The Netherlands and European Integration, 1950-1986

 
English | Nederlands
S00154
24-03-1952
Summary
4d. Buitenlandse economische steunverlening via de EDG.
Nederland verkeert in een geïsoleerde positie m.b.t. zijn standpunt, dat over de buitenlandse economische hulpverlening bij unanimiteit dient te worden beslist. Het is gewenst dat de Raad heden tot conclusies komt omdat anders de tijd om het voorstel in gunstige zin om te buigen verstrijkt. De VS hebben weinig vertrouwen in de Franse politiek en hebben rechtstreeks contact opgenomen met Duitsland. Het gevaar dat de Duitsers een sterke positie gaan innemen in de EDG wordt weer zichtbaar.

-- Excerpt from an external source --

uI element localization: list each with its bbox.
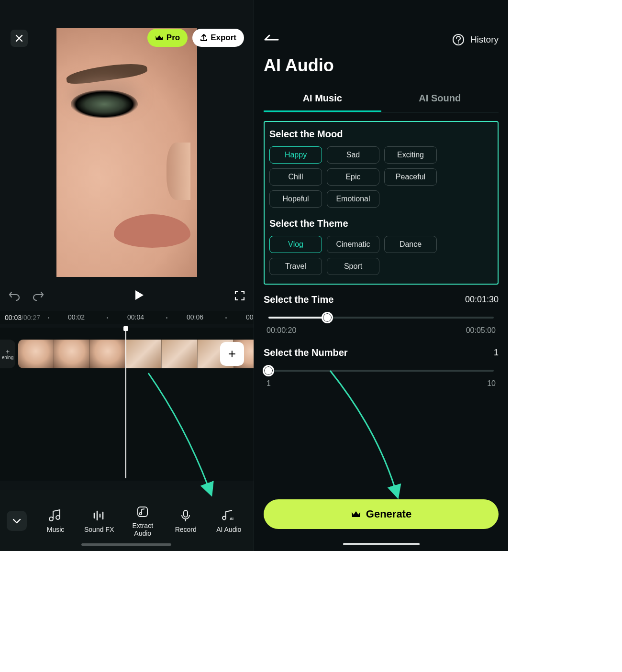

Lieftinck vindt de unanimiteit vitaal voor de Nederlandse positie in de EDG en wil de verantwoordelijkheid niet dragen indien dit punt niet bevredigend wordt geregeld.
Uiteindelijk wordt geconcludeerd dat bij gewone meerderheid kan worden beslist over de aanvaarding van buitenlandse hulp door de EDG; dat bij gelijke meerderheid ook kan worden beslist over zgn. end-items, maar dat unanimiteit moet worden verlangd voor verdeling van geldelijke dollarhulp en de dollartoewijzingen voor militaire productie.